Where I am, even some (though, not all) fruit and veggies have stickers (with barcodes).
The headline would have been more effective if it said "produce" instead of "food".
-- OriginalOwner_ [soylentnews.org]
(Score: 2) by frojack on Tuesday June 20 2017, @03:42AM
Used to be the bar codes did not get applied to anything you would eat whole like apples. Now that barcode sticker is made from food grade rice paper and digestible glues and ink. It is officially food.
These are put on at the fruit distribution centers, not at the stores. So it seems to me there would be little in the way of savings to the store.
No, you are mistaken. I've always had this sig.
(Score: 2) by Magic Oddball on Tuesday June 20 2017, @05:15AM (2 children)
There are small barcodes on some of the produce at the stores I use, but they don't seem to work with the stores' scanners — instead they enter the four-digit number printed on the sticker into the register.
(Score: 0) by Anonymous Coward on Tuesday June 20 2017, @02:27PM (1 child)
I worked at Aldi for a while between other jobs. Some produce in packets has a barcode, but you are still expected to memorize about a hundred 1, 2 or 3 digit codes to key in. Years later, bananas are 18, avocados are 10, 11 or 12 depending on type.
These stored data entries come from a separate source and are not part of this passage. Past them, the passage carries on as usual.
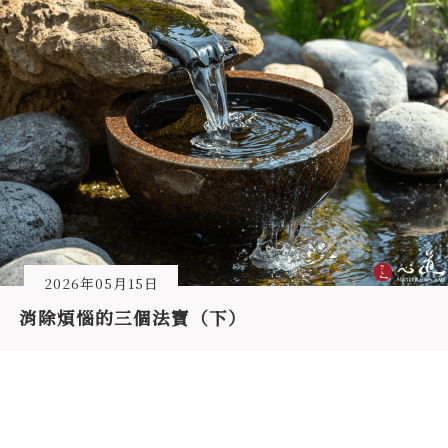
2026年05月15日
消除煩惱的三個法寶（下）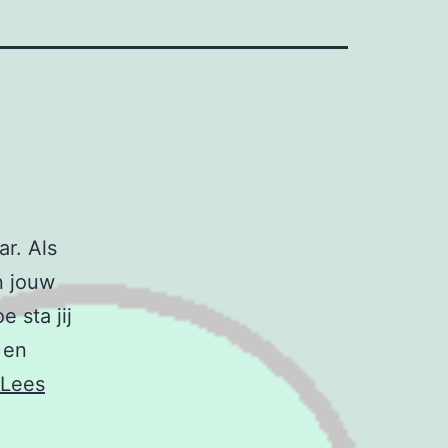
r. Als
n jouw
 sta jij
 en
Lees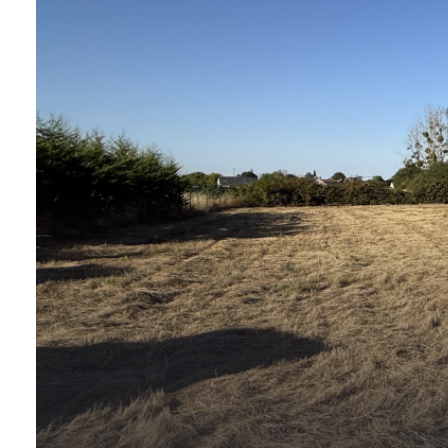
AGENCE
CONTACT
Pink lady apples are 2, jazz apples are 3. forgot the rest.
The bastards at head office would regularly change them anyway, and the manager would give you a new A4 sheet covered in 6 point font each week to memorize.
(Score: 0) by Anonymous Coward on Tuesday June 20 2017, @02:46PM
They standardized the numbers here. Most if not all grocery stores use the same ones. Bannanas are 4011, Green grapes are 4022. etc
(Score: 2) by FatPhil on Tuesday June 20 2017, @08:22AM (1 child)
The clue was in the headline that you complained about - notice the mention of swapping labels for lasers?
Great minds discuss ideas; average minds discuss events; small minds discuss people; the smallest discuss themselves
(Score: 0) by Anonymous Coward on Tuesday June 20 2017, @10:30AM
When I had my first job (in a grocery store), actual prices were put on items.
That was typically done with stamps that used ink.
Years later, there were "price guns" that made paper labels that were stuck on items.
I go to a discount store that still does this for all items.
Years after that, came barcodes and price scanners that use lasers.
So, no. Putting "lasers" and "labels" in the headline did not make it clear for me and using "produce" instead of "food" would have helped.
-- OriginalOwner_ [soylentnews.org]
(Score: 2) by kazzie on Tuesday June 20 2017, @03:34PM
The second sentence of the summary reads:
In writing the title, I was concentrating on how to describe the company M&S for a non-British audience. "Produce Retailer" didn't enter my mind, as I don't think it's a good (effective) description of the company, even ignoring the clothing side of their business. (Would you describe, say, Tesco or Loblaws as a "produce retailer"?
So, yeah, I went for a catchy title, and clarified in the summary. It's not as bad as clickbait, surely?